Newsnight’s latest blunder
After Steve Hewlett’s masterly commentary on the mea culpa Newsnight (BBC2, 9 November 2012), I would only add two thoughts.
I have already had a brief outing on the broader issues of the Savile saga and the BBC’s journalism and management by tick-box aparatchics. Here are two very brief points in the light of even more current BBC disasters.
Number One: BBC journalism seems not to have learned an important lesson from the Andrew Gilligan affair. Back then, there was a failure in the duty of care the BBC owed to its source, David Kelly, perhaps flowing from the story’s not naming names. In the case of Steve Messham, it is perhaps obvious that his story should have been checked out more than it was, and that journalists should have thought so from the point of view of the strength of their own story. But a duty of care attitude should also have been in play: the story should have been checked out to save Mr Messham from himself and from the dangers of his contact with the world of stories.

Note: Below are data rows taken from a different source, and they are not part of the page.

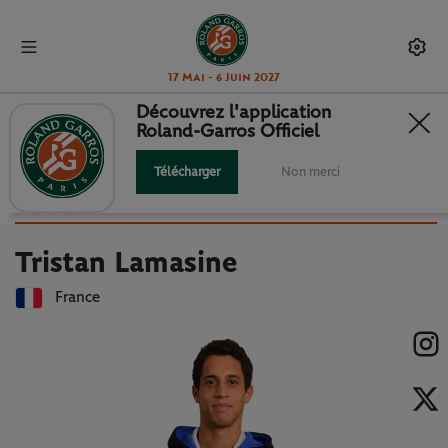
17 Mai - 6 Juin 2027
Découvrez l'application
Roland-Garros Officiel
Retour à la liste des joueuses et joueurs
TRISTAN LAMASINE : FICHE
Télécharger
Non merci
JOUEUR
Tristan Lamasine
France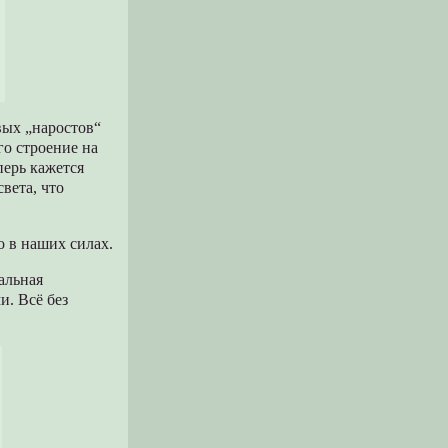
вых „наростов“
го строение на
перь кажется
вета, что
о в наших силах.
нальная
. Всё без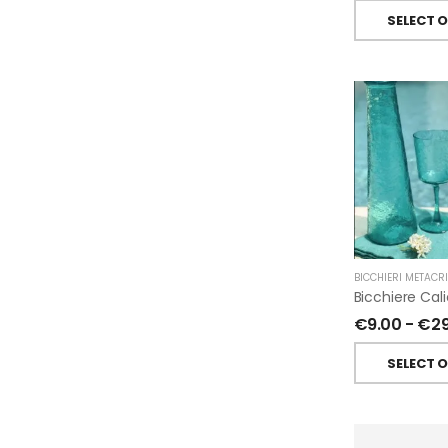
SELECT 
BICCHIERI METACR
€
9.00
-
€
2
SELECT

Number Two: As funding journalism becomes more diverse, it is perhaps a good thing that City University has a “Bureau of Investigative Journalism”. But its involvement with Newsnight (and other mainstream broadcasters and news outlets) begs the thought: what is the institutional ownership of a story which has been sub-contacted out to “independent” or freelance outfits? And: should the country’s richest broadcaster sub-contract its investigative effort anyway?